=== ACTION ITEM ===
Filter the data below, keeping only lines that contain "Ritopek".

(Transcribed page contents)
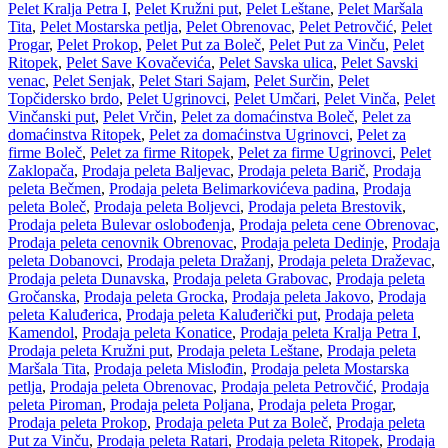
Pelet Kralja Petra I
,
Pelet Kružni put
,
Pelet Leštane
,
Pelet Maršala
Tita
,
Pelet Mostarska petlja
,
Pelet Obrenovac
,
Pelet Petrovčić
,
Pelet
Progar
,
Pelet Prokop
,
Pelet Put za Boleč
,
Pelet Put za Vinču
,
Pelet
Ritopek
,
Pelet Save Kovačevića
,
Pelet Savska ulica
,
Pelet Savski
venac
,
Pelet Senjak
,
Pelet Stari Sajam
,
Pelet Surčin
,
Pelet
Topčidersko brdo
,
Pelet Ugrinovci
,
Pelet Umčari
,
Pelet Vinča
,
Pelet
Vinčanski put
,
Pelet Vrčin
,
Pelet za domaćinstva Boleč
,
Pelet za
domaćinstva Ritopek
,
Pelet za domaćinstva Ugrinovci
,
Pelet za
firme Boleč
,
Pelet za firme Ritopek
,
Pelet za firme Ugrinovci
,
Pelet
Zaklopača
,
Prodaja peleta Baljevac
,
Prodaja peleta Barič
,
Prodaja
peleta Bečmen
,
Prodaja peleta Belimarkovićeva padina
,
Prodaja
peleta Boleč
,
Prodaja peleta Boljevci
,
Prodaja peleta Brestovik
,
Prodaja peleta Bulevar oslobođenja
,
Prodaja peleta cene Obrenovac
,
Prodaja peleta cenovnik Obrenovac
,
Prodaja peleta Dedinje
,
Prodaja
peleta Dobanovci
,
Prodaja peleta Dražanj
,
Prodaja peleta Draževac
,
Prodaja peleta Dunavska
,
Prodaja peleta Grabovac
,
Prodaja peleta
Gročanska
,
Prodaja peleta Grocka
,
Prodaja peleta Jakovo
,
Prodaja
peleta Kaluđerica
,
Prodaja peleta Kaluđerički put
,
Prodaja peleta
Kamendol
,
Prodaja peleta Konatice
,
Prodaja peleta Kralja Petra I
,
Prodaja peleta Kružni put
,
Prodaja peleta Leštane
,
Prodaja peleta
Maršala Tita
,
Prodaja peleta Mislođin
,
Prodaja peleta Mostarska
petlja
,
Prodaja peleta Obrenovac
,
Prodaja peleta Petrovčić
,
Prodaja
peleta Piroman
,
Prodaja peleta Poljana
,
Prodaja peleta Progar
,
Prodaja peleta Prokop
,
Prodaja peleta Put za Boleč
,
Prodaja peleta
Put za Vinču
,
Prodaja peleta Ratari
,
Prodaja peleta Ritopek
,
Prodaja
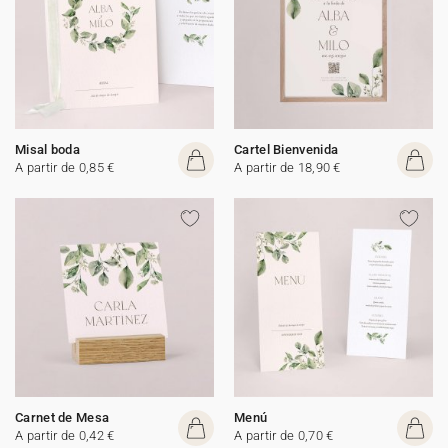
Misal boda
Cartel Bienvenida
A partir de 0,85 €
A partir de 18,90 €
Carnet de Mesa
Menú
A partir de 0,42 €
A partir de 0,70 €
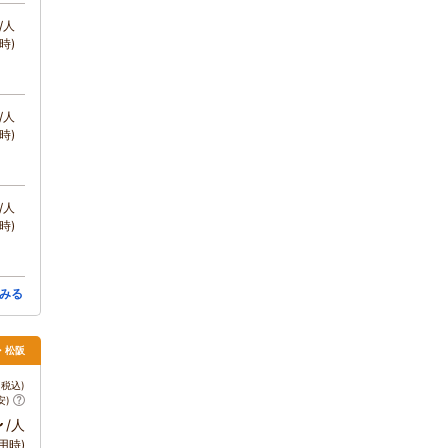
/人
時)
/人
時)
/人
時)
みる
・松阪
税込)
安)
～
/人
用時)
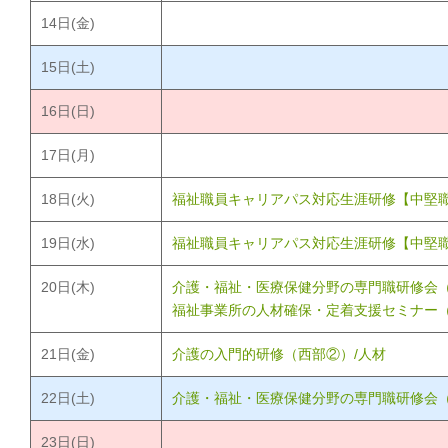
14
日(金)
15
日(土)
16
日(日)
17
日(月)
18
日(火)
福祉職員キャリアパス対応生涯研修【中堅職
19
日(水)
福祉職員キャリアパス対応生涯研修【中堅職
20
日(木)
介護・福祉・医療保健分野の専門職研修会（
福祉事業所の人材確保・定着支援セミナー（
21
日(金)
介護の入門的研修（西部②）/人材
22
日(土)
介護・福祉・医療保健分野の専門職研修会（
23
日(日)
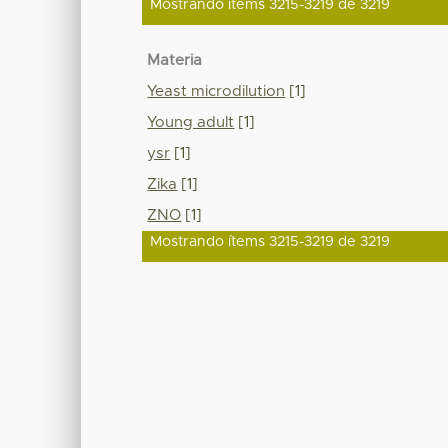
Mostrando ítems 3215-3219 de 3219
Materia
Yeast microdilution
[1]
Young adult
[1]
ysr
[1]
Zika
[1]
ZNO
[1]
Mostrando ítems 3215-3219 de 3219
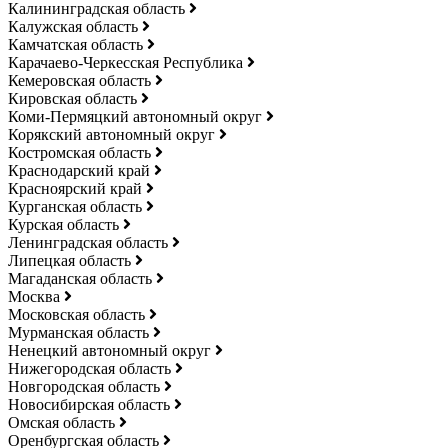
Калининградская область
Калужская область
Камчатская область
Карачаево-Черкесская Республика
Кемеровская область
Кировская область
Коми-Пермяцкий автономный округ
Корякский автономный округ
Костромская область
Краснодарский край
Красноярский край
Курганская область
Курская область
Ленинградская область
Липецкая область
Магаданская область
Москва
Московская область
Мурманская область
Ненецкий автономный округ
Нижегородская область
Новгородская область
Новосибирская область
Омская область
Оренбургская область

=== ANSWER TO THIS PROBLEM ===
Ritopek
domaćinstva Ritopek
Pelet za firme Ritopek
Prodaja peleta Ritopek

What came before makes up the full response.